The biggest problem with medical data would probably remain the human factor, where regardless of the format used by the machines and by MCP, the underlying data may already be incorrect or not coded properly, so, if anything, AI would likely have a better chance of interpreting the data correctly than the API provider blindly mislabelling unitless data.
On that note; some of these “best practices” arguably haven’t worked out. “Be conservative with what you send, liberal with what you receive” has turned even decent protocols into a dumpster fire, so why keep the charade going?
Failed protocols such as TCP adopted Postel's law as a guiding principle, and we all know how that worked out!
WSDL is just pure nonsense. The idea that software would need to decide which API endpoints it needs on its own, is just profoundly misguided... Literally nobody and nothing ever reads the WSDL definitions; it's just poor man's documentation, at best.
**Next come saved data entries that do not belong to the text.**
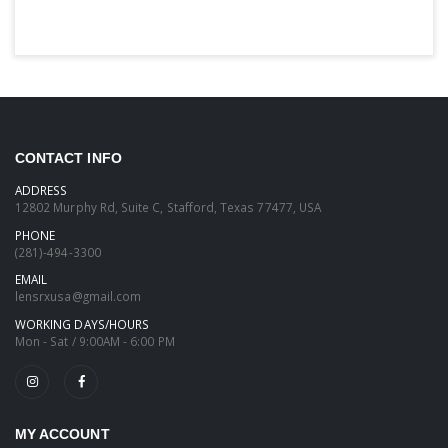
CONTACT INFO
ADDRESS
12802 Murphy Rd, Suite C, Stafford, Texas 77477, USA
PHONE
(281)-494-3300
EMAIL
lensrxusa@gmail.com
WORKING DAYS/HOURS
Mon - Sat / 9:00AM - 6:00 PM
MY ACCOUNT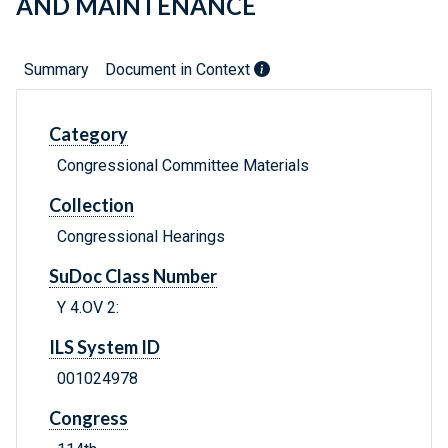
AND MAINTENANCE
Summary
Document in Context
Category
Congressional Committee Materials
Collection
Congressional Hearings
SuDoc Class Number
Y 4.OV 2:
ILS System ID
001024978
Congress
LLMs only reinforce the idea that WSDL is a dumb idea because it turns out that even the machines don't care for your 'machine-friendly' format and actually prefer human-friendly formats.
Once you have an MPC tool working with a specific JSON API, it will keep working unless the server makes breaking changes to the API while in production which is terrible practice. But anyway, if you use a server, it means you trust the server. Client-side validation is dumb; like people who need to put tape over their mouths because they don't trust themselves to follow through on their diet plans.
WSDLs being available from the servers allows (a) clients to validate the requests they make before sending them to the server, and (b) developers (or in principle even AI) with access to the server to create a client without needing further out-of-band specifications.
I don't buy this idea that code should be generated automatically without a human involved (at least as a reviewer).
I also don't buy the idea that clients should validate their requests before sending to the server. The client's code should trust itself. I object to any idea of code (or any entity) not trusting itself. That is a flawed trust model.